Pressley went on to say that families in her district are hurting, and that this pandemic has robbed them of loved ones and changed their lives forever.
“I remain in Washington fighting for a COVID relief package and I won’t stop fighting until we secure real relief and a just recovery for our communities,” Pressley said.
While a number of politicians took advantage of the opportunity, New Hampshire Gov. Chris Sununu seemed to take issue with members of Congress having early access to the vaccine.
In a blistering tweet, Sununu said “it’s ridiculous that Congress is cutting in line ahead of folks in Long Term Care.”
Sununu said he will be first in line to get the vaccine — when it’s his turn.
“Do your job [and] pass a relief package or fire them all,” Sununu said as lawmakers tried to tie a stimulus package to a federal spending bill that must pass by midnight Sunday, in order to avoid a government shutdown.
If Capitol Hill leaders manage to strike a deal to pass the new pandemic aid bill, direct payments of up to $600 per individual could begin this month.
While Sununu disagreed with politicians getting the vaccine before it was their “turn,” Rep. Annie Kuster of New Hampshire said she has received her first dose of the Pfizer vaccine in Washington upon the advice of her physician. Kuster said she wants to demonstrate to Granite State residents that the vaccine is safe and effective.
“I believe in the science and I want to demonstrate to my constituents in New Hampshire that this vaccine is safe and effective,” the Democrat said in a statement on Friday after getting the vaccine.

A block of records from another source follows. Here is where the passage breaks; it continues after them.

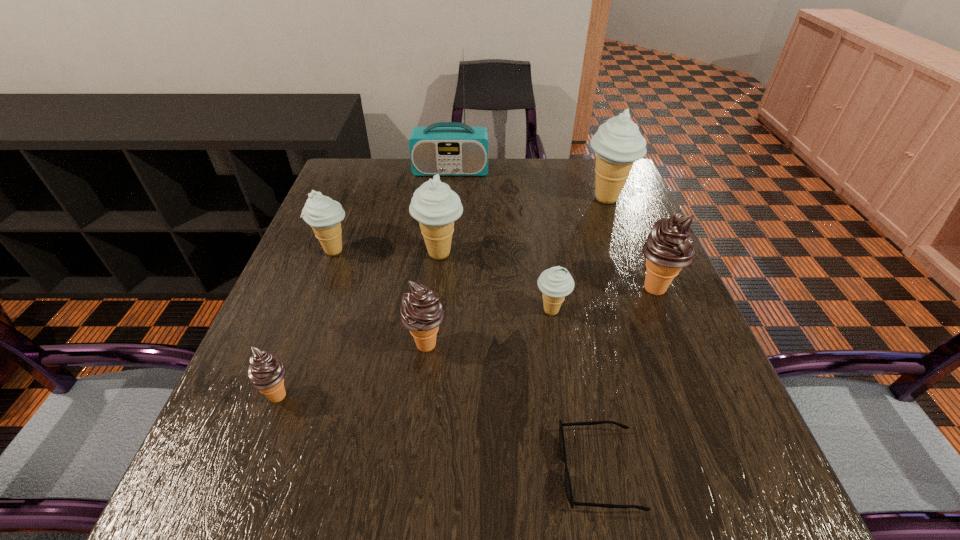 Find the location of a particular element. object located in the far right corner section of the desktop is located at coordinates (618, 143).

Locate an element on the screen. This screenshot has height=540, width=960. vacant space at the far edge of the desktop is located at coordinates (399, 172).

The image size is (960, 540). I want to click on free space at the near edge, so click(x=335, y=521).

Identify the location of vacant space at the left edge of the desktop. (287, 468).

At what (x,y) coordinates should I click in order to perform the action: click on blank space at the right edge of the desktop. Please return your answer as a coordinate pair (x, y). Looking at the image, I should click on (693, 470).

Identify the location of blank space at the far left corner. (349, 201).

Image resolution: width=960 pixels, height=540 pixels. Find the location of `vacant space at the far right corner`. vacant space at the far right corner is located at coordinates (588, 164).

Image resolution: width=960 pixels, height=540 pixels. Find the location of `vacant space in between the second farthest chocolate icecream and the farthest icecream`. vacant space in between the second farthest chocolate icecream and the farthest icecream is located at coordinates (516, 271).

You are a GUI agent. You are given a task and a screenshot of the screen. Output one action in this format:
    pyautogui.click(x=<x>, y=<y>)
    Task: Click on the unoccupied area between the rightmost chocolate icecream and the tallest icecream
    The image size is (960, 540).
    Given the screenshot: What is the action you would take?
    pyautogui.click(x=631, y=244)

Where is `vacant region between the third icecream from right to left and the farthest chocolate icecream`? vacant region between the third icecream from right to left and the farthest chocolate icecream is located at coordinates (603, 300). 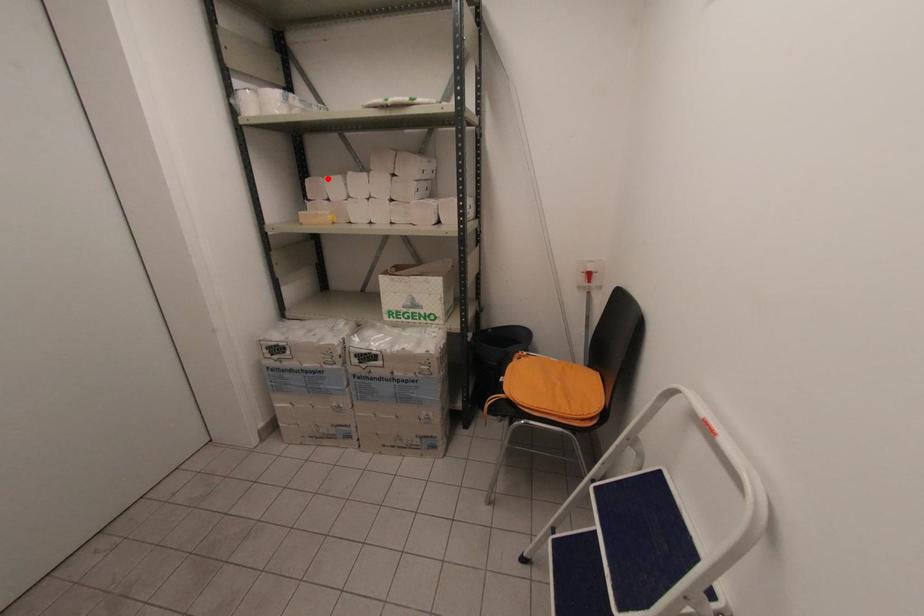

Kuster, 64, said she’s been heartened to see thousands of frontline workers and those who are most at risk in New Hampshire get the vaccine.
Kuster also said she was also encouraged that Moderna had received emergency use approval from the U.S. Food and Drug Administration on Friday, bolstering the number of available doses.
“I am also pleased that Moderna’s safe, effective vaccine has now been authorized by the FDA and millions of doses will be distributed across the United States in the coming weeks,” Kuster said.